Antoine-Louis Barye (French, 1796–1875)
Lion and Serpent, modeled 1833
Bronze, 10 1/4 x 7 1/8 x 13 7/8 in.
Signed on base right edge by tip of the tail: BARYE, underside with paper inventory label inscribed in red ink: 1463
The best of Barye’s sculptures surpass mere anatomical description and resonate with human passion and conflict. Lion and Serpent (plaster model, Musée des Beaux-Arts, Lyon), Barye’s most famous work, has also been read as an allegorical representation of King Louis-Philippe’s (reigned 1830–1848) rise to power during the July Revolution of 1830. The noble lion, representing the new King and the people of France, is shown in a triumphant struggle against the serpent, symbolizing Charles X (reigned 1824–1830) and the ousted Bourbon dynasty. The pair additionally suggests a celestial sanction for Louis-Philippe’s reign by alluding to the constellations of Leo (the lion) and Hydra (the sea serpent), which “ruled the heavens” during the days of the July Revolution (July 27-30, 1830).
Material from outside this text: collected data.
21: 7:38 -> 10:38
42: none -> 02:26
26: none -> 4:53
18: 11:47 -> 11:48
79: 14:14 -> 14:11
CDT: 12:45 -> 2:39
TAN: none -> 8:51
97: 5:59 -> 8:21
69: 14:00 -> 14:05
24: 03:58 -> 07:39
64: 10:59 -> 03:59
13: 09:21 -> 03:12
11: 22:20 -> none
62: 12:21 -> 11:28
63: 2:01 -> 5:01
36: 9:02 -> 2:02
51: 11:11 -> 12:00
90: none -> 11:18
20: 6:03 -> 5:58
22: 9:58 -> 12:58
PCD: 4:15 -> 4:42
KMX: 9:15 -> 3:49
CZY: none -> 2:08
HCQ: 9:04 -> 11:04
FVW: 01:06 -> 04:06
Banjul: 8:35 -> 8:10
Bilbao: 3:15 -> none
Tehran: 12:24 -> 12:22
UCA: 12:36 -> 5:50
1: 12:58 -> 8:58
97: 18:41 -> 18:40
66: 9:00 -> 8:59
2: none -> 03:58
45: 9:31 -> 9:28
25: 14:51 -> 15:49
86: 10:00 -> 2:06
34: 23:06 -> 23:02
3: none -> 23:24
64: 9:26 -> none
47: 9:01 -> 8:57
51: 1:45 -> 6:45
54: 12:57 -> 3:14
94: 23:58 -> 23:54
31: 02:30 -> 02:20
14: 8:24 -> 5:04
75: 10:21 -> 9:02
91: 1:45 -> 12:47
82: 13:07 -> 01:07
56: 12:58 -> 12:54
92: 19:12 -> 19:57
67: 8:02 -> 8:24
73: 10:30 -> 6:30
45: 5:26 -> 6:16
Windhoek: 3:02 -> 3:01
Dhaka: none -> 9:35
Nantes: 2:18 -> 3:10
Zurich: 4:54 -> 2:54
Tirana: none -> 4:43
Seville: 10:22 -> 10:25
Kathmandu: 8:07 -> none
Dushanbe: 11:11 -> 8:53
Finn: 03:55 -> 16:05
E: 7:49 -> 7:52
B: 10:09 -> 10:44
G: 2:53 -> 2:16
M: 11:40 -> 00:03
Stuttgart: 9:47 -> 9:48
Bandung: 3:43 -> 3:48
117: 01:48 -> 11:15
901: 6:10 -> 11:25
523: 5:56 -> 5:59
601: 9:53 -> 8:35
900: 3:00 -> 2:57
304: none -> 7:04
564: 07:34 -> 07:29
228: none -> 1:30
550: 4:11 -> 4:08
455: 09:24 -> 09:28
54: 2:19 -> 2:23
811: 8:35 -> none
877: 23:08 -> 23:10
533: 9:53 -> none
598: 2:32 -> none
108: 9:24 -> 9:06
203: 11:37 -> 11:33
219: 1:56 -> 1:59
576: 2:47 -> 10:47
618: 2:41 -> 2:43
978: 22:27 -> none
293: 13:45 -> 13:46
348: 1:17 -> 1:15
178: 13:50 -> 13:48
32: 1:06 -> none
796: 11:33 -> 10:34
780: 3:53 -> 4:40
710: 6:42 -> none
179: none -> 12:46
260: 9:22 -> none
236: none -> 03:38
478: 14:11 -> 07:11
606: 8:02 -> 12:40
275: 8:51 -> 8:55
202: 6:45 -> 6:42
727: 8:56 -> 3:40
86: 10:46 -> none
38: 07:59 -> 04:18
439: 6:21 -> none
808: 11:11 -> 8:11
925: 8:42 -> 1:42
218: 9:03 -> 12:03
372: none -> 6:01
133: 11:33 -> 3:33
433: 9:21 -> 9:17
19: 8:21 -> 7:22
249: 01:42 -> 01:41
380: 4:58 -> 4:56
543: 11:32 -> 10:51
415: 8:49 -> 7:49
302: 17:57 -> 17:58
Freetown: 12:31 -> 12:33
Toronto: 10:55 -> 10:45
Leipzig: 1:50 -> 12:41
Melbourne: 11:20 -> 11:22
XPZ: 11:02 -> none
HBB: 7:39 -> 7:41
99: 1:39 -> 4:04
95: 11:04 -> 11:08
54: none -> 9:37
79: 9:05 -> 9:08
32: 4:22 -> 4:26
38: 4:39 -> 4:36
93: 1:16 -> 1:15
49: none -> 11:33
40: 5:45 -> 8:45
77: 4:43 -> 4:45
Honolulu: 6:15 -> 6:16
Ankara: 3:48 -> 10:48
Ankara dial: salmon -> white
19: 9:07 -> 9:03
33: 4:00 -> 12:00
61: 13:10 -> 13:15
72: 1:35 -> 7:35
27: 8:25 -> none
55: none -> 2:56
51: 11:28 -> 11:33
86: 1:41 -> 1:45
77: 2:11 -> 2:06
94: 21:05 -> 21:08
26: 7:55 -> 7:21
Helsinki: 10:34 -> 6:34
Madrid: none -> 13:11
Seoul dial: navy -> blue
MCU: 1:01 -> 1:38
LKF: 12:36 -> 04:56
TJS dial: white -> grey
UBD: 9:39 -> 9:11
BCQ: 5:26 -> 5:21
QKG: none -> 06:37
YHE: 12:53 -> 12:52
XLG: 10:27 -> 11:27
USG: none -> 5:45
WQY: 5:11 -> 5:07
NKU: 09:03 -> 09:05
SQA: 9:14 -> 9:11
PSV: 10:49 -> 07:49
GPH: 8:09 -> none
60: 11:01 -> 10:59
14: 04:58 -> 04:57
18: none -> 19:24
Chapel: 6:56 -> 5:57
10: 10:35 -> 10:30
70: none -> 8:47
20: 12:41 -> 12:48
Barye exhibited his monumental plaster cast of this allegorical group at the Salon of 1833, where it was met with great acclaim. It was purchased by the Crown, cast in bronze, and exhibited again at the Salon of 1836, before being publically installed in the Tuileries garden. Although officially sanctioned by Louis-Philippe, the presence of a large-scale animal sculpture in such a public venue exasperated at least one critic in particular, who exclaimed, “Are the gardens to become a Menagerie?”
Barye created several variations of his Lion and Serpent and offered smaller copies for purchase through his catalog in at least two sizes—the bronze in the Dahesh collection is one of the slightly larger reductions, with a height around 10 inches.